Unicode character in README causes UnicodeEncodeError for 0.9.0b1 #149

woutdenolf · 2024-09-13T13:01:21Z

Python 3.7.17 (still supported):

pip install -U --pre meson-python meson ninja cython
pip install fabio --no-build-isolation --no-cache

This installs pyproject-metadata-0.9.0b1 which gives the following error

Traceback (most recent call last):
File ".../python3.7/site-packages/pip/_vendor/pyproject_hooks/_in_process/_in_process.py", line 353, in <module>
  main()
File ".../python3.7/site-packages/pip/_vendor/pyproject_hooks/_in_process/_in_process.py", line 335, in main
  json_out['return_val'] = hook(**hook_input['kwargs'])
File ".../python3.7/site-packages/pip/_vendor/pyproject_hooks/_in_process/_in_process.py", line 152, in prepare_metadata_for_build_wheel
  whl_basename = backend.build_wheel(metadata_directory, config_settings)
File ".../python3.7/site-packages/mesonpy/__init__.py", line 1020, in wrapper
  return func(*args, **kwargs)
File ".../python3.7/site-packages/mesonpy/__init__.py", line 1074, in build_wheel
  return project.wheel(out).name
File ".../python3.7/site-packages/mesonpy/__init__.py", line 925, in wheel
  return builder.build(directory)
File ".../python3.7/site-packages/mesonpy/__init__.py", line 463, in build
  self._wheel_write_metadata(whl)
File ".../python3.7/site-packages/mesonpy/__init__.py", line 451, in _wheel_write_metadata
  whl.writestr(f'{self._distinfo_dir}/METADATA', bytes(self._metadata.as_rfc822()))
File ".../python3.7/email/message.py", line 164, in __bytes__
  return self.as_bytes()
File ".../python3.7/email/message.py", line 178, in as_bytes
  g.flatten(self, unixfrom=unixfrom)
File ".../python3.7/email/generator.py", line 116, in flatten
  self._write(msg)
File ".../python3.7/email/generator.py", line 181, in _write
  self._dispatch(msg)
File ".../python3.7/email/generator.py", line 214, in _dispatch
  meth(msg)
File ".../python3.7/email/generator.py", line 432, in _handle_text
  super(BytesGenerator,self)._handle_text(msg)
File ".../python3.7/email/generator.py", line 249, in _handle_text
  self._write_lines(payload)
File ".../python3.7/email/generator.py", line 155, in _write_lines
  self.write(line)
File ".../python3.7/email/generator.py", line 406, in write
  self._fp.write(s.encode('ascii', 'surrogateescape'))
UnicodeEncodeError: 'ascii' codec can't encode character '\xf8' in position 94: ordinal not in range(128)
[end of output]

An "ø" character in the README.rst file of the fabio project causes the UnicodeEncodeError error.

This works fine:

pip install "pyproject-metadata==0.8.0"
pip install fabio --no-build-isolation --no-cache

The text was updated successfully, but these errors were encountered:

Signed-off-by: Henry Schreiner <[email protected]>

woutdenolf · 2024-09-13T13:03:57Z

The difference between 0.8.0 and 0.9.0b1 is the message class which is RFC822Message in 0.9.0b1.

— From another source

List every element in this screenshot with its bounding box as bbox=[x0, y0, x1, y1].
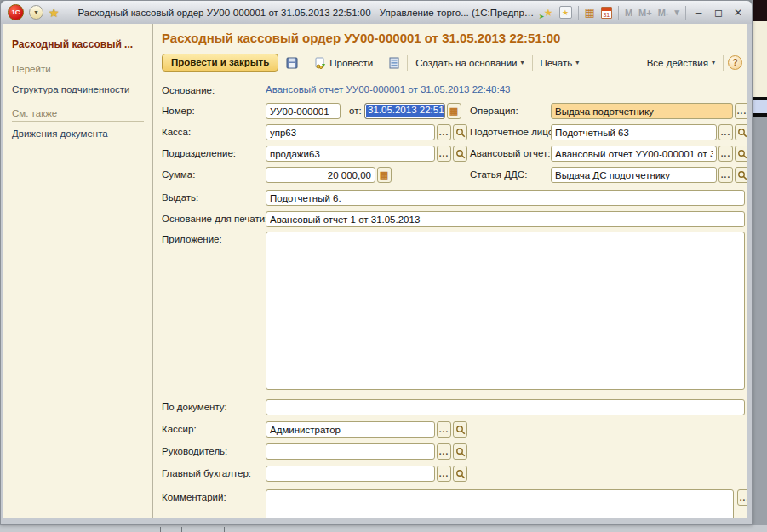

woutdenolf · 2024-09-13T13:07:06Z

Perhaps #142 ?

woutdenolf · 2024-09-13T13:12:50Z

Also happens for python 3.8.19, 3.9.19 and 3.10.14 so not caused by old email.message or something

pip install --pre fabio --no-cache --no-binary fabio

henryiii · 2024-09-13T13:12:53Z

@pradyunsg or @FFY00, could you yank 0.9.0b1? I realize I'm not a maintainer on the PyPI package.

We can use https://github.com/shacklettbp/madrona/blob/3fab172cb0ad41e0b035871885c2bc4c459c520d/py/madrona-py-build.py#L34C5-L35C38 instead of compat32, but then new lines aren't supported in headers...

dnicolodi · 2024-09-13T13:32:21Z

I thought pre-releases are meant for testing and that they are expected to contain bugs. If you want production quality releases, maybe do not use pre-releases? Otherwise you are kind of asking for known bugs...

henryiii · 2024-09-13T13:38:14Z

This wasn't a known bug. I would't make a prerelease with a known bug. But you are opting in to helping us test untested code. ;)

dnicolodi · 2024-09-13T13:44:52Z

I meant to say that it is known that very likely pre-releases contain bugs, not that the specific bugs are know

henryiii · 2024-09-13T13:50:05Z

It just sounded like you were discouraging reporting on bugs in beta releases, when this is exactly what I wanted from the prerelease, bug reports. :)

dnicolodi · 2024-09-13T13:52:46Z

I was objecting to requesting to yank the pre-release because it contains a bug. I think it works against the goal of having the pre-release in the first place. Of course the bug report is well accepted! Thank you for testing and reporting back @woutdenolf ! I'm sorry if I made it sound like your report was not appreciated. It was not my intention.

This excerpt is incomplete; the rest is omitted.